There may be certain qualities you look for in an model:

- Interpretable - can we see or understand why the model is making the decisions it makes?
- Simple - easy to explain and understand
- Accurate
- Fast (to train and test)
- Scalable (it can be applied to a large dataset)

Though there are generally trade-offs amongst these qualities.

In order to select amongst models, we need some way of evaluating their performance.

You can't evaluate a model's hypothesis function with the cost function because minimizing the error can lead to overfitting.

A good approach is to take your data and split it randomly into a training set and a test set (e.g. a 70%/30% split). Then you train your model on the training set and see how it performs on the test set.

For linear regression, you might do things this way:

- Learn parameter
$\theta$ from training data by minimizing training error$J(\theta)$ . -
Compute test set error (using the squared error) (

$m_{\text{test}}$ is the test set size):$$ J_{\text{test}}(\theta) = \frac{1}{2m_{\text{test}}} \sum^{m_{\text{test}}}_{i=1} (h_{\theta}(x^{(i)}_{\text{test}}) - y^{(i)}_{\text{test}}) $$

For logistic regression, you might do things this way:

- Learn parameter
$\theta$ from training data by minimizing training error$J(\theta)$ . -
Compute test set error (

$m_{\text{test}}$ is the test set size):$$ J_{\text{test}}(\theta) = -\frac{1}{m_{\text{test}}} \sum^{m_{\text{test}}}_{i=1} y^{(i)}_{\text{test}} \log h_{\theta} (x^{(i)}_{\text{test}}) + (1 - y^{(i)}_{\text{test}}) \log h_{\theta} (x^{(i)}_{\text{test}}) $$ -
Alternatively, you can use the misclassification error ("0/1 misclassification error", read "zero-one"), which is just the fraction of examples that your hypothesis has mislabeled:

$$ \begin{aligned} err(h_{\theta}(x), y) &= \begin{cases} 1, & \text{if $h_{\theta}(x) \geq 0.5, y=0$ or if $h_{\theta}(x) < 0.5, y=1$} \\[2ex] 0, & \text{otherwise} \end{cases} \\ \text{test error} &= \frac{1}{m_{\text{test}}} \sum^{m_{\text{test}}}_{i=1} err(h_{\theta}(x^{(i)}_{\text{test}}), y^{(i)}_{\text{test}}) \end{aligned} $$

A better way of splitting the data is to not split it only into training and testing sets, but to also include a *validation* set. A typical ratio is 60% training, 20% validation, 20% testing.
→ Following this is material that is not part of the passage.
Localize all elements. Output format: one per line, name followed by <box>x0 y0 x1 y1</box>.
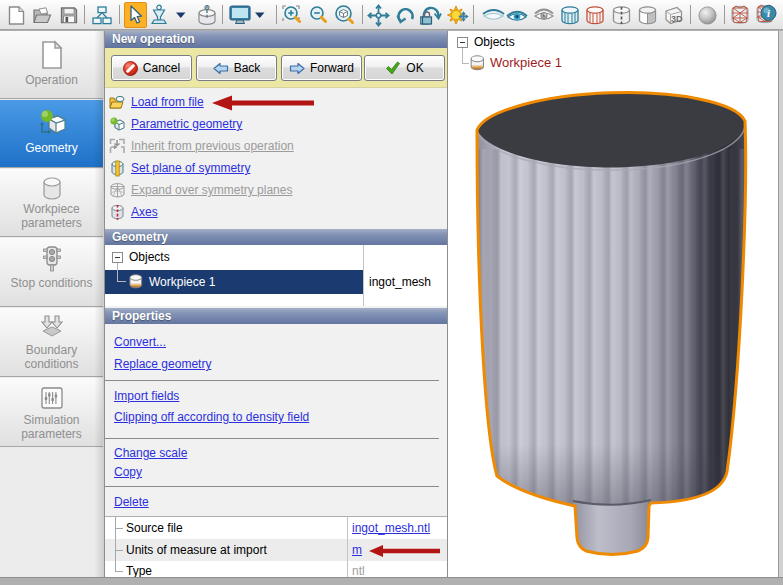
svg-text:3D: 3D <box>671 14 683 24</box>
So instead of just measuring the test error, you would also measure the validation error.

Validation is used mainly to tune hyperparameters - you don't want to tune them on the training set because that can result in overfitting, nor do you want to tune them on your test set because that results in an overly optimistic estimation of generalization. Thus we keep a separate set of data for the purpose of validation, that is, for tuning the hyperparameters - the **validation set**.
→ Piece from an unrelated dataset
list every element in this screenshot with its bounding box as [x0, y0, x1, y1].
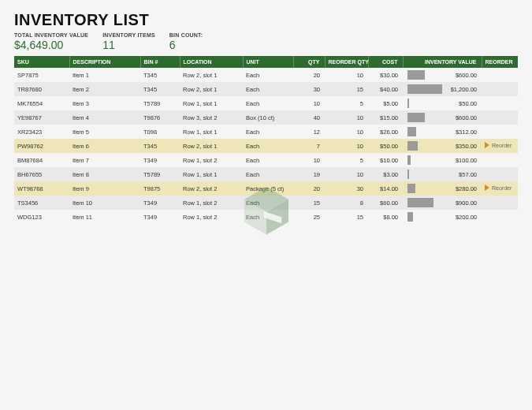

You can use these errors to identify what kind of problem you have if your model isn't performing well:

- If your training error is large and your validation/test set error is large, then you have a high bias (underfitting) problem.
- If your training error is small and your validation/test set error is large, then you have a high variance (overfitting) problem.
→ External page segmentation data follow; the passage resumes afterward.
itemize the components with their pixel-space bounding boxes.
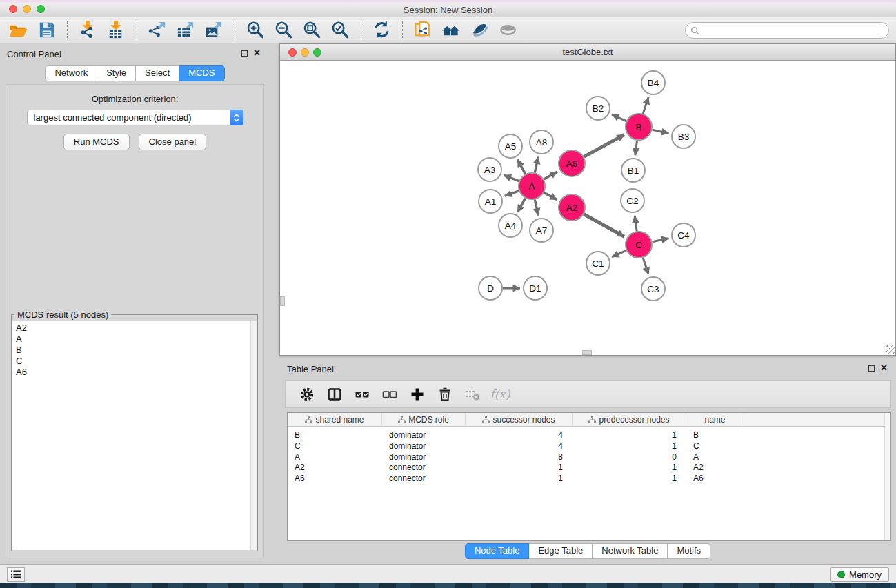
- table-cell[interactable]: 1: [466, 462, 573, 473]
- graph-node-C2[interactable]: C2: [621, 189, 644, 212]
- graph-node-B3[interactable]: B3: [672, 125, 695, 148]
- table-cell[interactable]: C: [686, 440, 744, 452]
- table-float-panel-icon[interactable]: [868, 365, 875, 372]
- memory-button[interactable]: Memory: [830, 567, 889, 582]
- edge-A-A3[interactable]: [504, 175, 519, 181]
- tab-network-table[interactable]: Network Table: [593, 543, 668, 559]
- close-panel-icon[interactable]: ×: [254, 50, 260, 57]
- edge-C-C4[interactable]: [653, 239, 669, 242]
- graph-node-B[interactable]: B: [626, 114, 652, 140]
- table-cell[interactable]: B: [686, 429, 744, 440]
- table-cell[interactable]: dominator: [382, 429, 466, 440]
- graph-node-A5[interactable]: A5: [499, 134, 522, 158]
- graph-node-A2[interactable]: A2: [559, 194, 585, 221]
- edge-A-A8[interactable]: [535, 157, 538, 173]
- table-cell[interactable]: connector: [382, 473, 466, 484]
- close-panel-button[interactable]: Close panel: [139, 134, 207, 150]
- edge-A-A4[interactable]: [518, 199, 526, 212]
- save-session-button[interactable]: [32, 19, 61, 41]
- clone-network-button[interactable]: [409, 19, 437, 41]
- column-header-predecessor-nodes[interactable]: predecessor nodes: [573, 413, 686, 427]
- graph-node-B2[interactable]: B2: [586, 97, 610, 120]
- network-window-titlebar[interactable]: testGlobe.txt: [280, 44, 895, 61]
- edge-B-B2[interactable]: [612, 114, 626, 121]
- edge-A2-C[interactable]: [584, 214, 625, 237]
- graph-node-B4[interactable]: B4: [641, 71, 665, 94]
- table-cell[interactable]: dominator: [382, 440, 466, 452]
- delete-table-button[interactable]: [464, 385, 481, 403]
- add-row-button[interactable]: [408, 385, 426, 403]
- deselect-all-button[interactable]: [381, 385, 399, 403]
- edge-A-A1[interactable]: [505, 191, 519, 196]
- graph-node-A8[interactable]: A8: [530, 130, 553, 154]
- tab-edge-table[interactable]: Edge Table: [529, 543, 593, 559]
- tab-motifs[interactable]: Motifs: [668, 543, 710, 559]
- table-cell[interactable]: B: [288, 429, 382, 440]
- table-cell[interactable]: A: [686, 452, 744, 463]
- open-file-button[interactable]: [4, 19, 32, 41]
- column-header-successor-nodes[interactable]: successor nodes: [466, 413, 573, 427]
- graph-node-D1[interactable]: D1: [524, 276, 547, 300]
- search-input[interactable]: [699, 24, 888, 37]
- graph-node-C3[interactable]: C3: [641, 277, 665, 301]
- edge-C-C3[interactable]: [643, 258, 648, 274]
- table-row[interactable]: Bdominator41B: [288, 429, 884, 440]
- export-table-button[interactable]: [172, 19, 200, 41]
- criterion-select[interactable]: largest connected component (directed): [27, 110, 243, 125]
- graph-node-B1[interactable]: B1: [621, 159, 645, 182]
- table-cell[interactable]: 4: [466, 429, 573, 440]
- settings-button[interactable]: [298, 385, 316, 403]
- vertical-scroll-thumb[interactable]: [280, 296, 285, 306]
- table-cell[interactable]: dominator: [382, 452, 466, 463]
- tab-network[interactable]: Network: [45, 65, 97, 81]
- graph-node-A[interactable]: A: [519, 173, 545, 199]
- function-builder-button[interactable]: f(x): [491, 385, 509, 403]
- table-cell[interactable]: 8: [466, 452, 573, 463]
- show-hide-eye-button[interactable]: [494, 19, 522, 41]
- table-cell[interactable]: 1: [573, 473, 686, 484]
- tab-node-table[interactable]: Node Table: [465, 543, 530, 559]
- table-cell[interactable]: 1: [573, 440, 686, 452]
- edge-A-A6[interactable]: [544, 172, 557, 179]
- tab-mcds[interactable]: MCDS: [179, 65, 224, 81]
- table-cell[interactable]: 1: [466, 473, 573, 484]
- zoom-fit-button[interactable]: [298, 19, 326, 41]
- table-scrollbar[interactable]: [884, 413, 890, 540]
- network-canvas[interactable]: B4B2BB3A5A8A6A3B1AA1C2A2A4A7C4CC1C3DD1: [280, 61, 895, 355]
- delete-row-button[interactable]: [436, 385, 454, 403]
- float-panel-icon[interactable]: [241, 50, 248, 57]
- table-cell[interactable]: A2: [288, 462, 382, 473]
- edge-C-C2[interactable]: [635, 216, 637, 231]
- select-all-button[interactable]: [353, 385, 371, 403]
- column-header-name[interactable]: name: [686, 413, 744, 427]
- table-cell[interactable]: connector: [382, 462, 466, 473]
- tab-style[interactable]: Style: [97, 65, 136, 81]
- zoom-out-button[interactable]: [270, 19, 298, 41]
- table-row[interactable]: A2connector11A2: [288, 462, 884, 473]
- graph-node-A1[interactable]: A1: [479, 190, 502, 213]
- graph-node-C4[interactable]: C4: [672, 223, 695, 247]
- table-cell[interactable]: 1: [573, 429, 686, 440]
- edge-A6-B[interactable]: [584, 135, 624, 157]
- first-neighbors-home-button[interactable]: [437, 19, 466, 41]
- graph-node-D[interactable]: D: [479, 276, 502, 300]
- export-image-button[interactable]: [200, 19, 228, 41]
- column-header-shared-name[interactable]: shared name: [288, 413, 382, 427]
- edge-A-A2[interactable]: [544, 192, 557, 199]
- import-network-button[interactable]: [74, 19, 102, 41]
- toggle-graphics-details-button[interactable]: [466, 19, 494, 41]
- tab-select[interactable]: Select: [136, 65, 179, 81]
- table-cell[interactable]: 4: [466, 440, 573, 452]
- edge-A-A5[interactable]: [517, 159, 525, 174]
- run-mcds-button[interactable]: Run MCDS: [63, 134, 130, 150]
- graph-node-A4[interactable]: A4: [499, 214, 522, 237]
- edge-B-B3[interactable]: [653, 130, 669, 133]
- task-history-button[interactable]: [7, 567, 25, 582]
- table-close-panel-icon[interactable]: ×: [881, 365, 887, 372]
- result-scrollbar[interactable]: [250, 321, 257, 550]
- column-header-MCDS-role[interactable]: MCDS role: [382, 413, 466, 427]
- export-network-button[interactable]: [143, 19, 172, 41]
- table-cell[interactable]: C: [288, 440, 382, 452]
- edge-B-B1[interactable]: [635, 141, 637, 155]
- table-cell[interactable]: A6: [686, 473, 744, 484]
Because the test set is used to estimate the generalization error, it should not be used for "training" in any sense - this includes tuning hyperparameters. You should not evaluate on the test set and then go back and tweak things - this will give an overly optimistic estimation of generalization error.

Some ways of evaluating a model's performance on (some of) your known data are:

- hold out (just set aside some portion of the data for validation; this is less reliable if the amount of data is small such that the held out portion is very small)
- k-fold cross-validation (better than hold out for small datasets)
- the training set is divided into
$k$ folds - iteratively take
$k-1$ folds for training and validate on the remaining fold - average the results
- there is also "leave-one-out" cross-validation which is k-fold cross-validation where
$k=n$ ($n$ is the number of datapoints)

- the training set is divided into
- bootstrapping
- new datasets are generated by sampling with replacement (uniformly at random) from the original dataset
- then train on the bootstrapped dataset and validate on the unselected data

- jackknife resampling
- essentially to leave-one-out cross-validation, since leave-one-out is basically sampling without replacement

*Validation* refers to the phase where you are tuning your model and its hyperparameters. Once you do that, you want to *test* this model on a new set of data it has not seen yet (i.e. data which has not been used in cross-validation or bootstrapping or whatever method you used). This is to simulate the model's performance on completely new data and see how it does, which is the most important quality of a model.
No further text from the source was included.